TASK INSTRUCTIONS —
Scan the data. Collect each line that contains the word "agent".
(SOURCE INFORMATION begins)
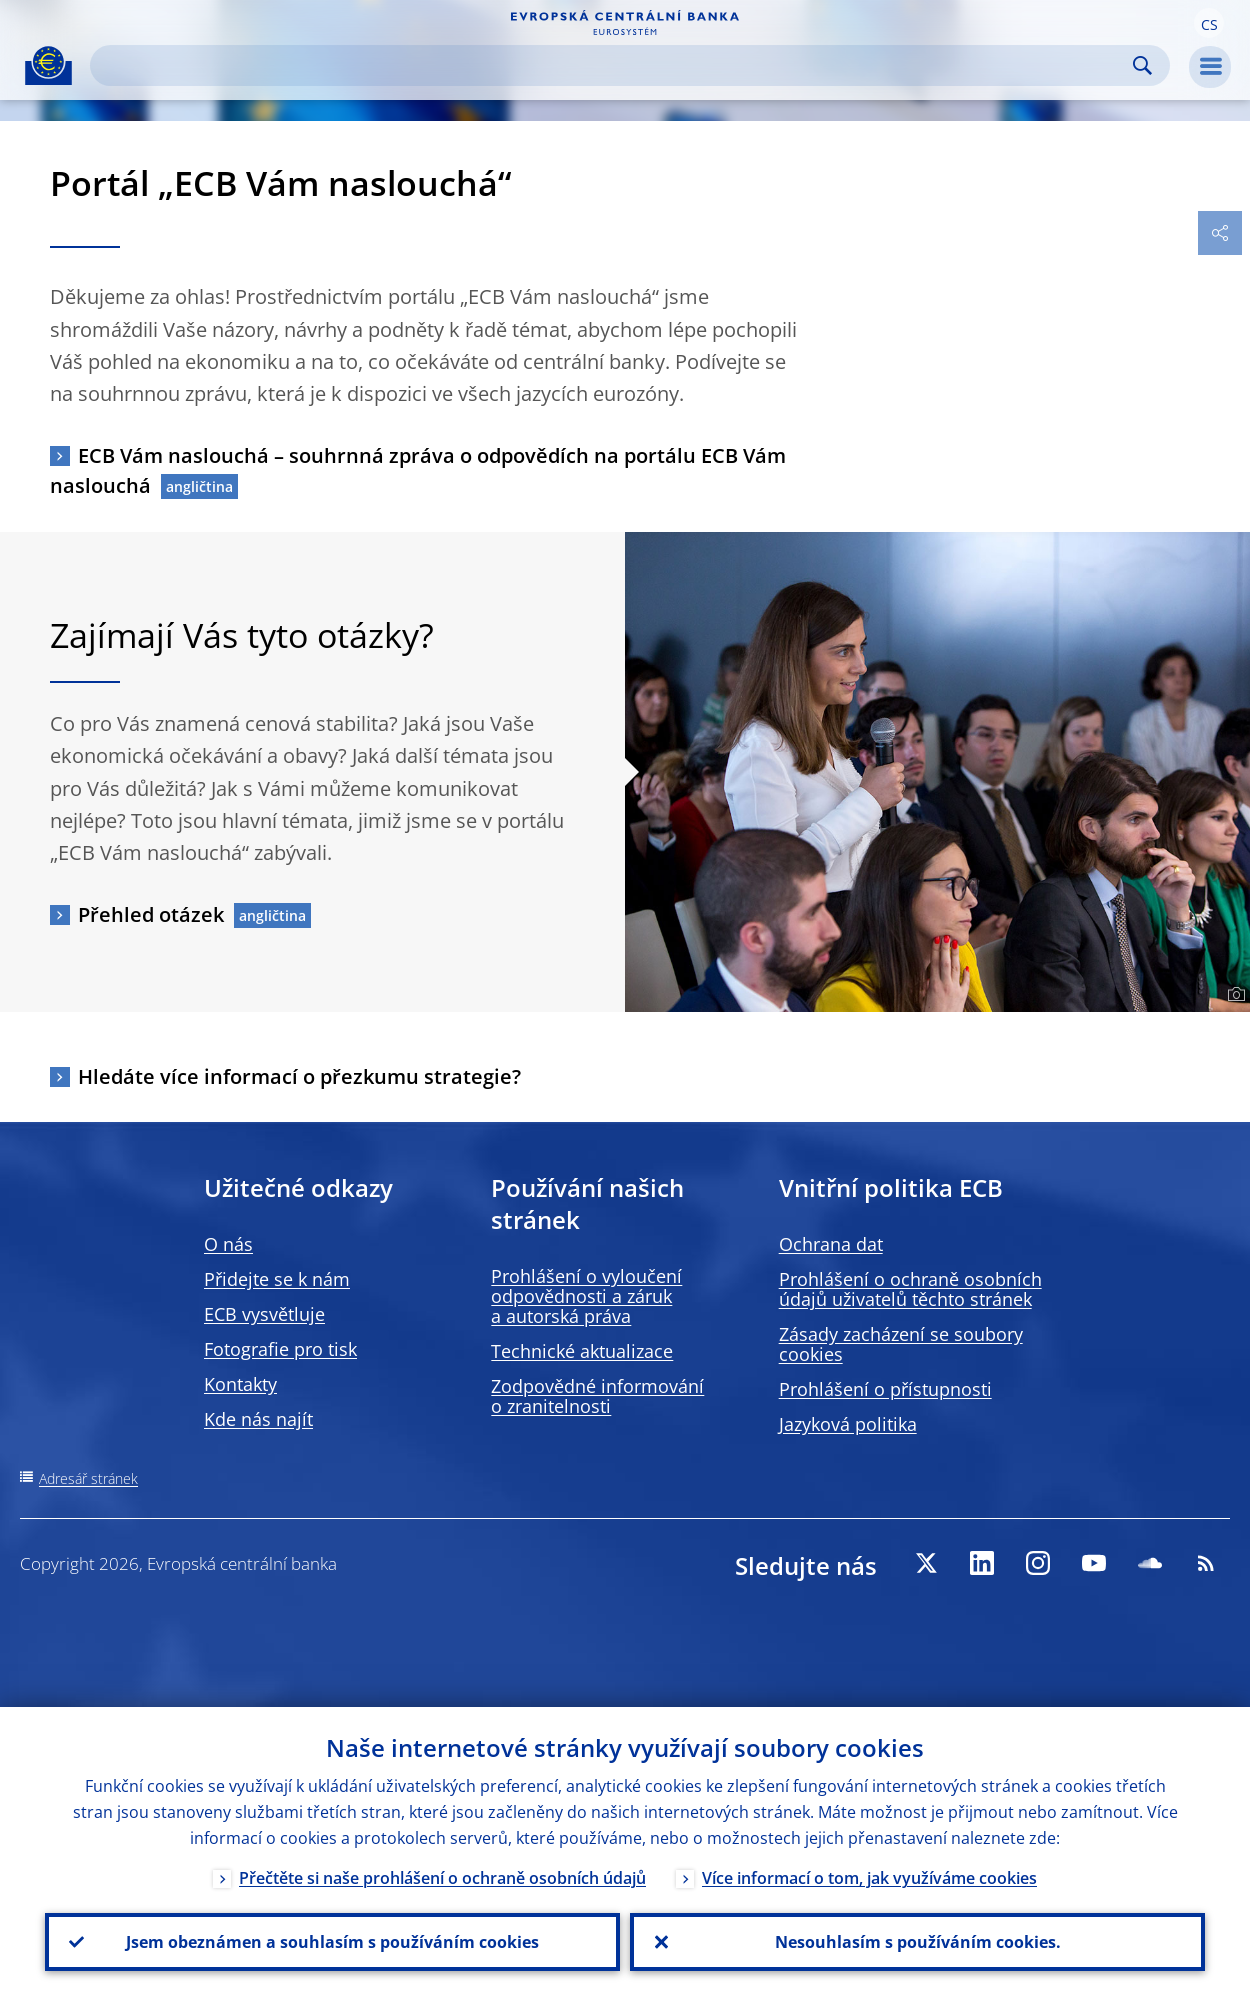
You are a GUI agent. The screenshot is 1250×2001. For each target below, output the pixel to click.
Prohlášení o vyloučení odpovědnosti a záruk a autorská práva (586, 1296)
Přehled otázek (151, 914)
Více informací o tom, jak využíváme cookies (869, 1878)
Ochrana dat (831, 1244)
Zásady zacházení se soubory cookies (901, 1344)
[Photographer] (1233, 995)
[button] (1209, 23)
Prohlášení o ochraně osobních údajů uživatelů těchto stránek (910, 1289)
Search (1142, 65)
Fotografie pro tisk (280, 1349)
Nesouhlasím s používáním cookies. (918, 1942)
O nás (228, 1244)
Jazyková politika (848, 1424)
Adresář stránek (88, 1478)
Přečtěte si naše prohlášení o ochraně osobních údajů (442, 1878)
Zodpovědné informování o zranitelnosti (597, 1396)
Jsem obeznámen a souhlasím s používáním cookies (332, 1942)
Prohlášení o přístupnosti (885, 1389)
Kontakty (240, 1384)
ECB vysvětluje (264, 1314)
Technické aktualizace (582, 1351)
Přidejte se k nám (277, 1279)
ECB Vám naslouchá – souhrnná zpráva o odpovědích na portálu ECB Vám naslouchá (418, 470)
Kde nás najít (258, 1419)
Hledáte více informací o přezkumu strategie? (299, 1076)
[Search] (614, 65)
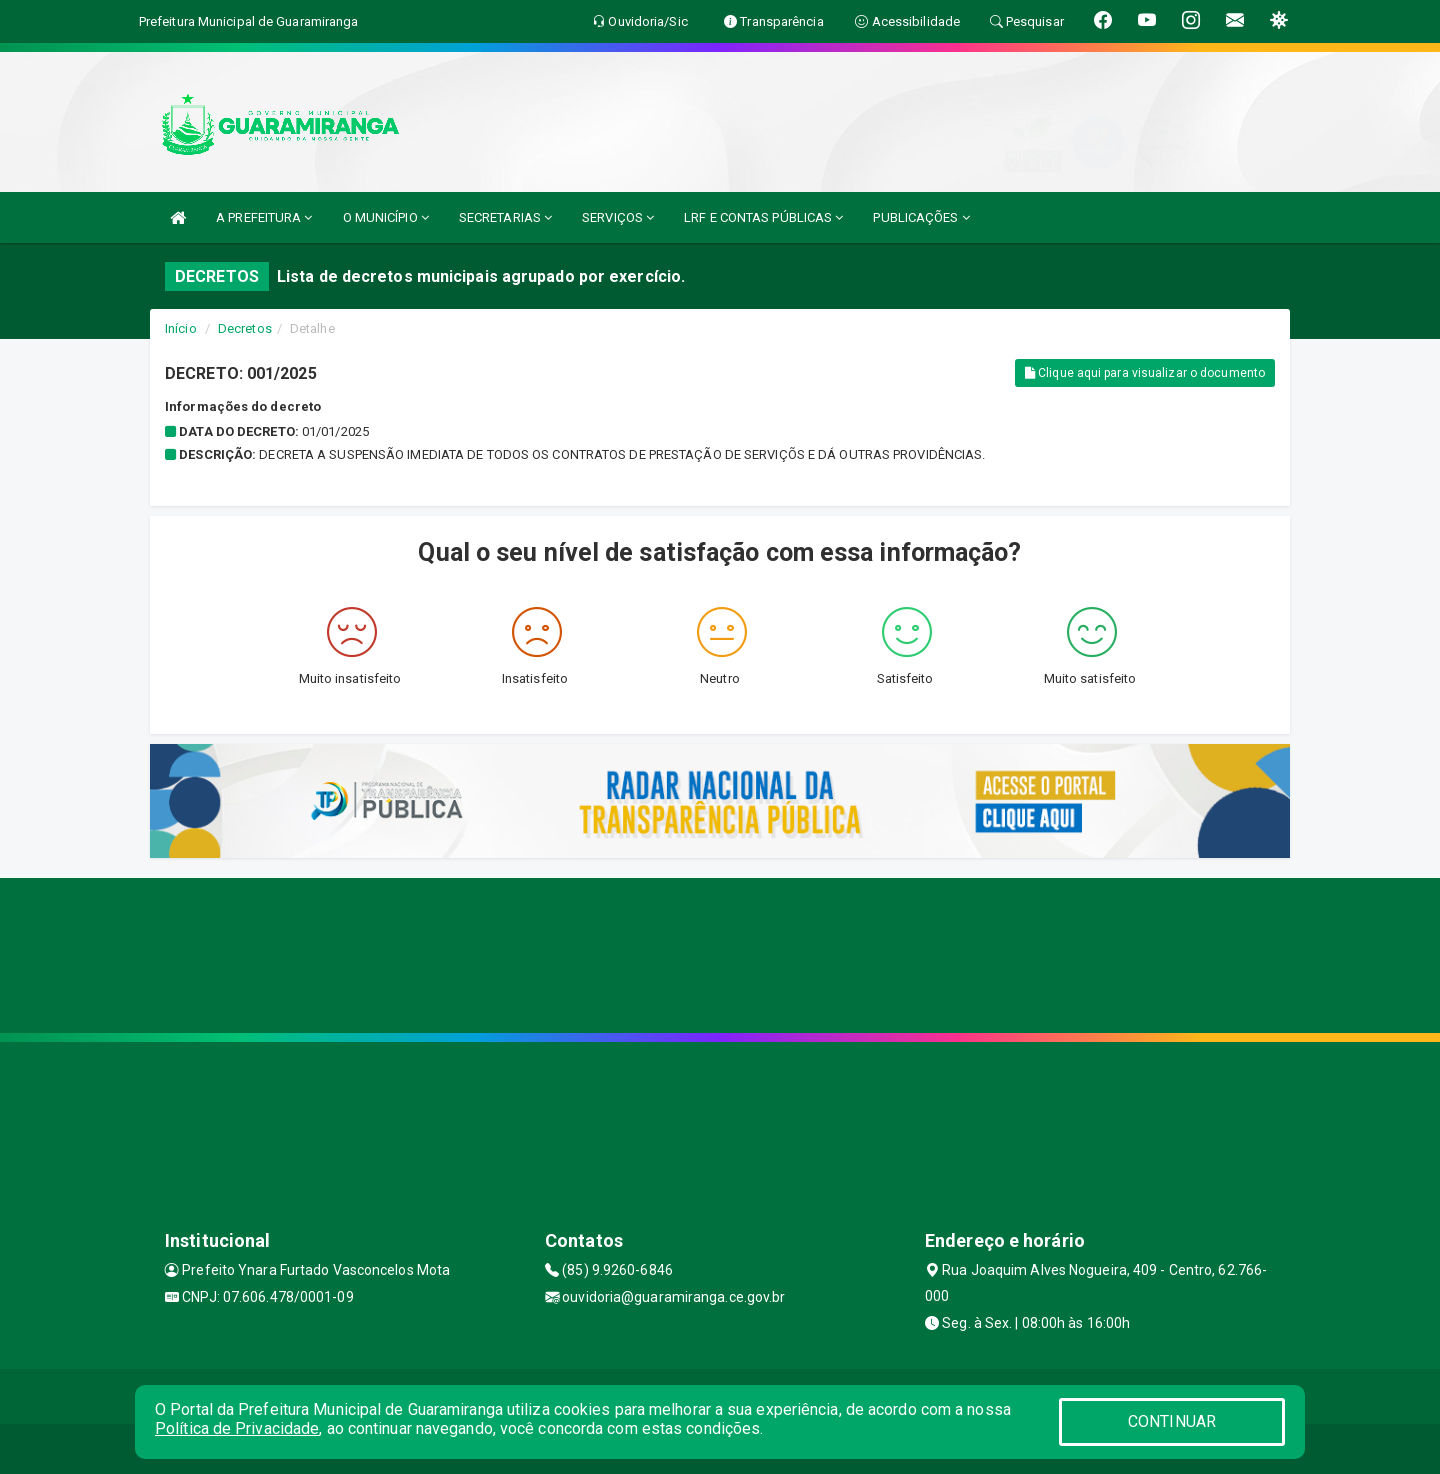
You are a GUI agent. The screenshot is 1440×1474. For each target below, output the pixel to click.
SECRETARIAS (505, 217)
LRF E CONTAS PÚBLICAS (763, 217)
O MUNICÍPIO (386, 217)
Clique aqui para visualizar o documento (1145, 373)
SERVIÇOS (618, 217)
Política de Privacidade (237, 1428)
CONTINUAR (1172, 1421)
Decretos (245, 328)
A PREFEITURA (264, 217)
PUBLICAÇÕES (921, 217)
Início (181, 328)
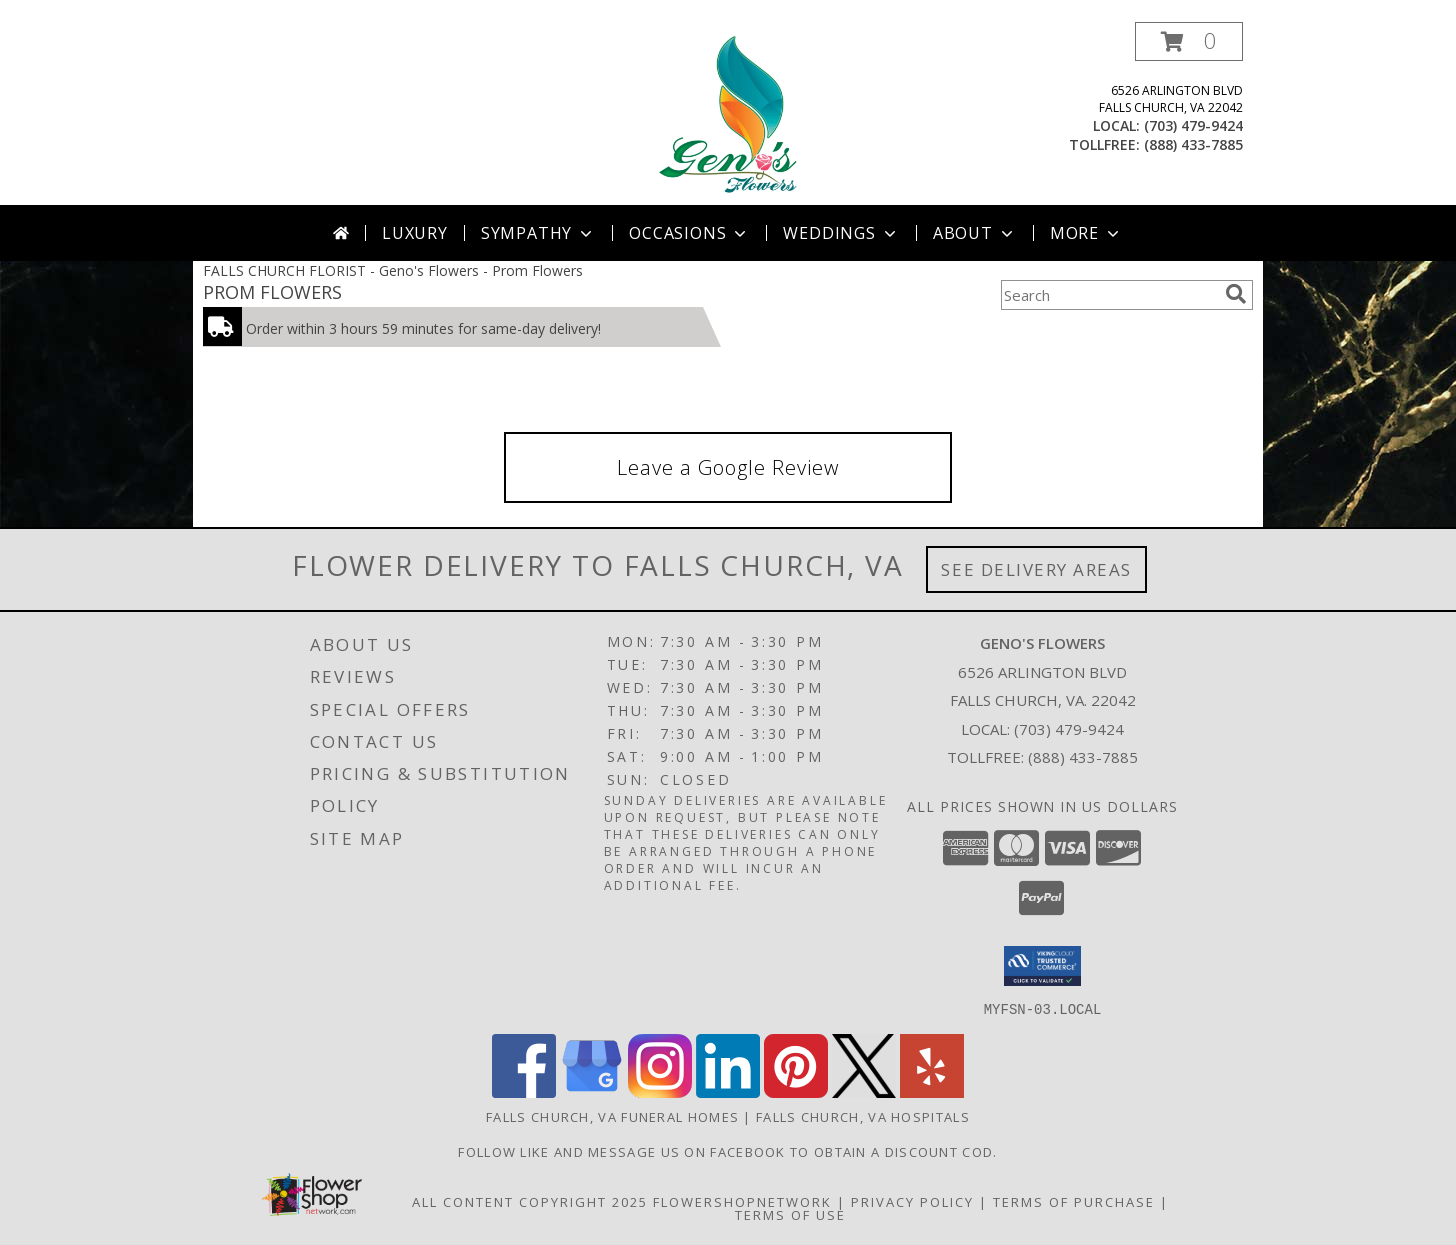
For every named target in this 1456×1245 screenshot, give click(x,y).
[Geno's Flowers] (727, 113)
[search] (1236, 294)
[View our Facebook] (524, 1091)
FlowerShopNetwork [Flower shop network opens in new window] (742, 1201)
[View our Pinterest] (796, 1091)
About (975, 233)
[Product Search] (1109, 295)
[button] (1189, 41)
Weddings (841, 233)
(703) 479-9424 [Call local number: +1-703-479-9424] (1193, 125)
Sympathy (538, 233)
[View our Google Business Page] (592, 1091)
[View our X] (864, 1091)
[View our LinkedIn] (728, 1091)
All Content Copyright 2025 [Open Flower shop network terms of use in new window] (530, 1201)
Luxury (415, 233)
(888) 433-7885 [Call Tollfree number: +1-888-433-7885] (1083, 757)
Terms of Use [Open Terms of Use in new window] (790, 1214)
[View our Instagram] (660, 1091)
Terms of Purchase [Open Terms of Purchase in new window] (1074, 1201)
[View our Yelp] (932, 1091)
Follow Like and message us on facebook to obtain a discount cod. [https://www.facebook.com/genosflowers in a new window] (727, 1151)
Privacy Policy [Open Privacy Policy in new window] (912, 1201)
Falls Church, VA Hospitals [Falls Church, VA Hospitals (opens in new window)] (863, 1116)
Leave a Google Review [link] (728, 467)
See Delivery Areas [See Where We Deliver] (1036, 569)
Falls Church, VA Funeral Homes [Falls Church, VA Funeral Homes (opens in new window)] (612, 1116)
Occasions (689, 233)
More (1086, 233)
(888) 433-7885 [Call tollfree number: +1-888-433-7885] (1193, 144)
(SOURCE INFORMATION ends)
RESULT —
You are a GUI agent. The screenshot is 1250×2001. For each target below, output the pixel to click.
You are a GUI agent. The screenshot is 1440×1474. For each target below, output the pixel to click.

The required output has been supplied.